Kisah Wallace, Surat dari Ternate ‘Menghentak’ Charles Darwin
Kisah perjalananya di Nusantara dilakukan-nya seorang diri dari 1854 hingga 1862. Pengembaraan-nya itu kemudian dituangkan dalam bukunya ‘The Malay Archipelago’ yang pertama kali diterbitkan tahun 1869. Buku ini kemudian populer dan menjadi literatur klasik dunia yang terus dicetak ulang sampai abad ke-21 ini.
Saat berada di Ternate (Maluku Utara), Wallace juga mempelajari konsep teori evolusi, yang mencoba menerangkan mekanisme terjadinya spesies (speciation).
Hobinya berinteraksi dengan alam yang sangat tinggi keanekaragaman hayatinya, membuatnya bertanya bagaimana spesies-spesies yang beragam itu bisa terjadi.
Pertanyaan itu terus-menerus mengusiknya. Di suatu hari, di bulan Februari 1858, ketika ia sedang menderita demam malaria, di gubuk pondokannya di Pulau Ternate (Maluku Utara), tiba-tiba ia bersorak karena merasa telah menemukan jawabannya.
Mungkin seperti Archimedes yang bersorak “Eureka, Eureka” ketika masuk ke bak mandi, air melimpah keluar, yang membuatnya menemukan jawaban mengenai berat jenis.
Atau seperti Newton yang kejatuhan buah appel, yang membuatnya menemukan rumus gravitasi (gaya berat). Wallace yang belum sembuh dari demamnya, masih berselimut di tempat tidurnya, segera bangun membuat catatannya.

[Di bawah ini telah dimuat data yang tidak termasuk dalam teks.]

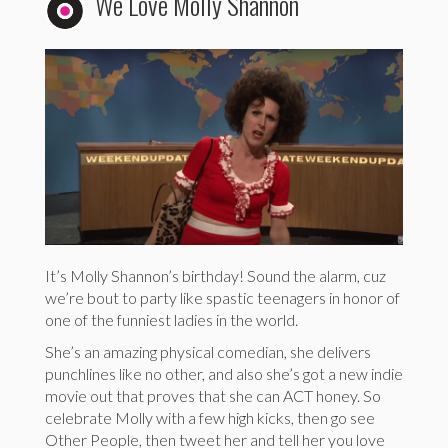
We Love Molly Shannon
It’s Molly Shannon’s birthday! Sound the alarm, cuz
we’re bout to party like spastic teenagers in honor of
one of the funniest ladies in the world.
She’s an amazing physical comedian, she delivers
punchlines like no other, and also she’s got a new indie
movie out that proves that she can ACT honey. So
celebrate Molly with a few high kicks, then go see
Other People, then tweet her and tell her you love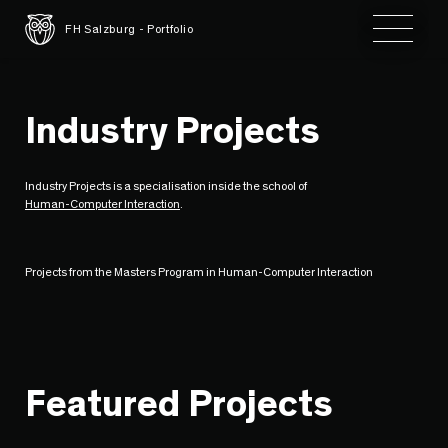
Toggle 
FH Salzburg - Portfolio
Industry Projects
Industry Projects is a specialisation inside the school of
Human-Computer Interaction
.
Projects from the Masters Program in Human-Computer Interaction
Featured Projects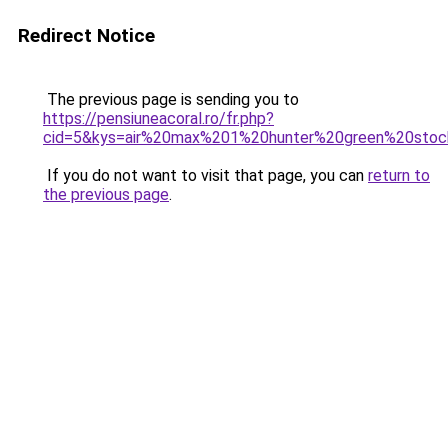
Redirect Notice
The previous page is sending you to
https://pensiuneacoral.ro/fr.php?
cid=5&kys=air%20max%201%20hunter%20green%20sto
If you do not want to visit that page, you can
return to
the previous page
.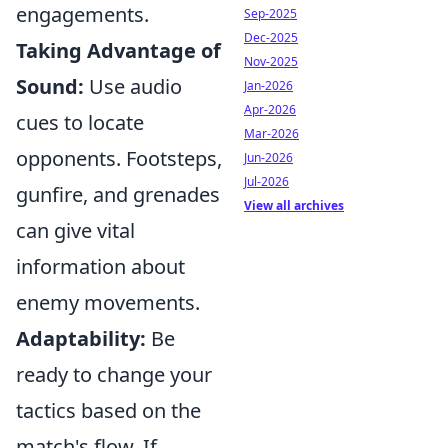
engagements.
Sep-2025
Dec-2025
Taking Advantage of
Nov-2025
Sound:
Use audio
Jan-2026
Apr-2026
cues to locate
Mar-2026
opponents. Footsteps,
Jun-2026
Jul-2026
gunfire, and grenades
View all archives
can give vital
information about
enemy movements.
Adaptability:
Be
ready to change your
tactics based on the
match's flow. If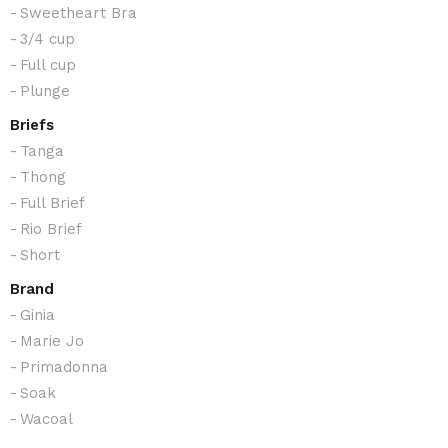
Sweetheart Bra
3/4 cup
Full cup
Plunge
Briefs
Tanga
Thong
Full Brief
Rio Brief
Short
Brand
Ginia
Marie Jo
Primadonna
Soak
Wacoal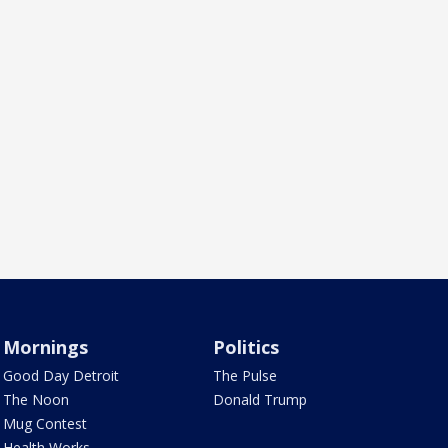
Mornings
Politics
Good Day Detroit
The Pulse
The Noon
Donald Trump
Mug Contest
Health Works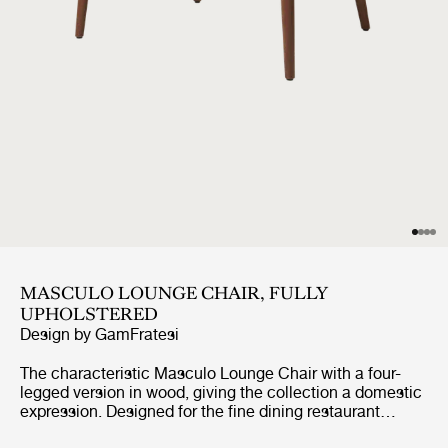
MASCULO LOUNGE CHAIR, FULLY
UPHOLSTERED
Design by
GamFratesi
The characteristic Masculo Lounge Chair with a four-
legged version in wood, giving the collection a domestic
expression. Designed for the fine dining restaurant
Copenhague at Maison du Danemark in Paris, the four-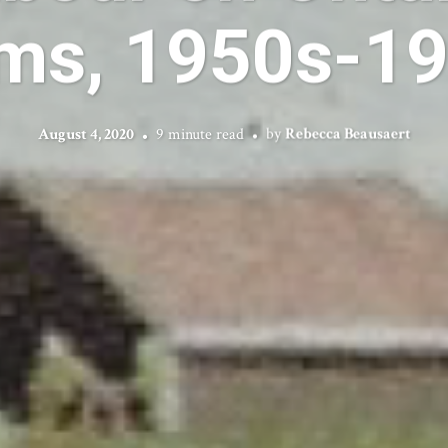
ms, 1950s-1
August 4, 2020
9 minute read
by
Rebecca Beausaert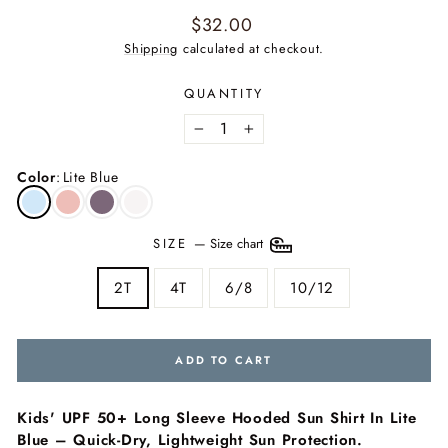
Regular
$32.00
price
Shipping
calculated at checkout.
QUANTITY
−
+
Color
:
Lite Blue
SIZE
—
Size chart
2T
4T
6/8
10/12
ADD TO CART
Kids' UPF 50+ Long Sleeve Hooded Sun Shirt In Lite
Blue – Quick-Dry, Lightweight Sun Protection.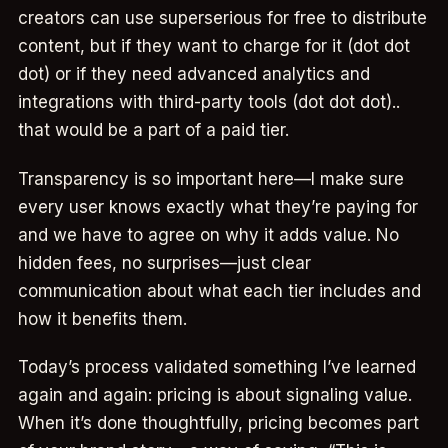
creators can use superserious for free to distribute
content, but if they want to charge for it (dot dot
dot) or if they need advanced analytics and
integrations with third-party tools (dot dot dot)..
that would be a part of a paid tier.
Transparency is so important here—I make sure
every user knows exactly what they’re paying for
and we have to agree on why it adds value. No
hidden fees, no surprises—just clear
communication about what each tier includes and
how it benefits them.
Today’s process validated something I’ve learned
again and again: pricing is about signaling value.
When it’s done thoughtfully, pricing becomes part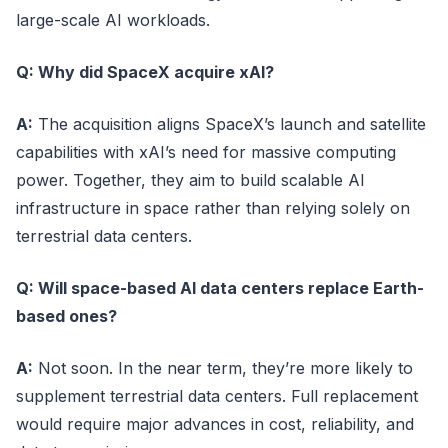
large-scale AI workloads.
Q: Why did SpaceX acquire xAI?
A:
The acquisition aligns SpaceX’s launch and satellite
capabilities with xAI’s need for massive computing
power. Together, they aim to build scalable AI
infrastructure in space rather than relying solely on
terrestrial data centers.
Q: Will space-based AI data centers replace Earth-
based ones?
A:
Not soon. In the near term, they’re more likely to
supplement terrestrial data centers. Full replacement
would require major advances in cost, reliability, and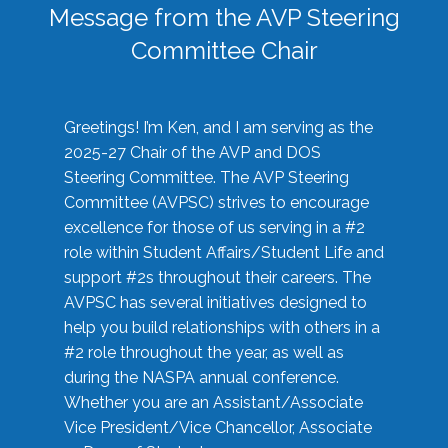
Message from the AVP Steering
Committee Chair
Greetings! I’m Ken, and I am serving as the
2025-27 Chair of the AVP and DOS
Steering Committee. The AVP Steering
Committee (AVPSC) strives to encourage
excellence for those of us serving in a #2
role within Student Affairs/Student Life and
support #2s throughout their careers. The
AVPSC has several initiatives designed to
help you build relationships with others in a
#2 role throughout the year, as well as
during the NASPA annual conference.
Whether you are an Assistant/Associate
Vice President/Vice Chancellor, Associate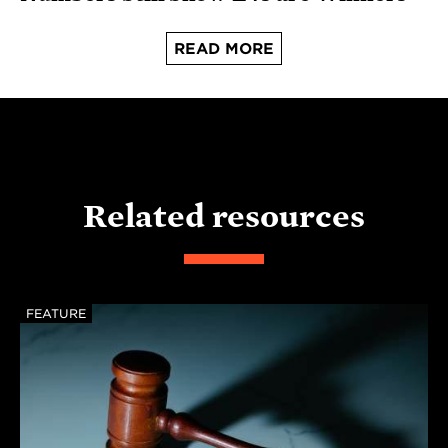
READ MORE
Related resources
FEATURE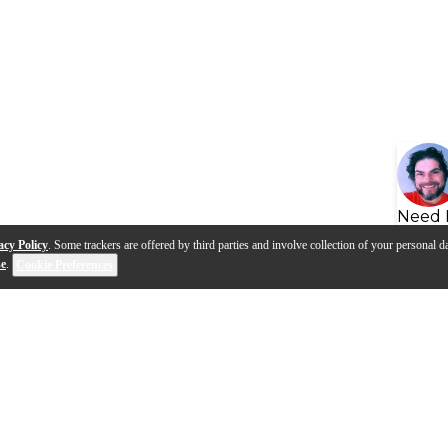
Need 
acy Policy
. Some trackers are offered by third parties and involve collection of your personal da
se
.
Cookie Preferences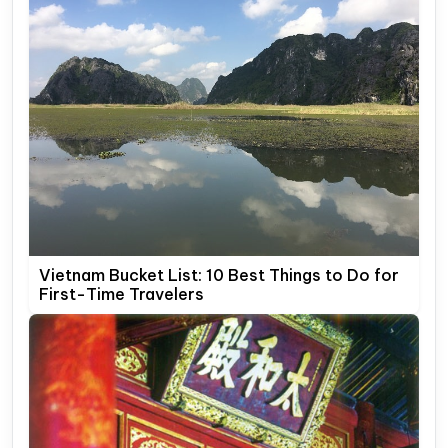
Vietnam Bucket List: 10 Best Things to Do for
First-Time Travelers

Ia teringat akan buku karya Thomas Malthus, Essay on Population, yang menguraikan batas-batas pertumbuhan penduduk. Dengan latar belakang itu, ia sontak menemukan jawaban kuncinya yakni survival of the fittest, hanya yang terkuat yang bisa terus hidup.
Seleksi alami (natural selection) akan terjadi. Yang lemah, yang penyakitan, yang kalah cepat, yang kalah cerdik, akan tersingkir dengan sendirinya, dan menyisakan unsur-unsur yang lebih unggul untuk diwariskan.
Dua malam ia menuliskan konsep itu yang diberinya judul On the tendency of varieties to depart indefinitely from the original type. Naskah itu kemudian segera dikirimnya ke Charles Darwin di Inggeris.
Wallace mengharapkan agar Darwin dapat membacanya dan meneruskan juga ke Charles Lyell, seorang tokoh geologi yang ternama, untuk melihat kemungkinannya untuk diterbitkan.
Tetapi surat dari Wallace itu, yang kemudian terkenal sebagai “Ternate Paper” , justru membuat Darwin tersengat bahkan bagai tersambar halilintar di siang bolong.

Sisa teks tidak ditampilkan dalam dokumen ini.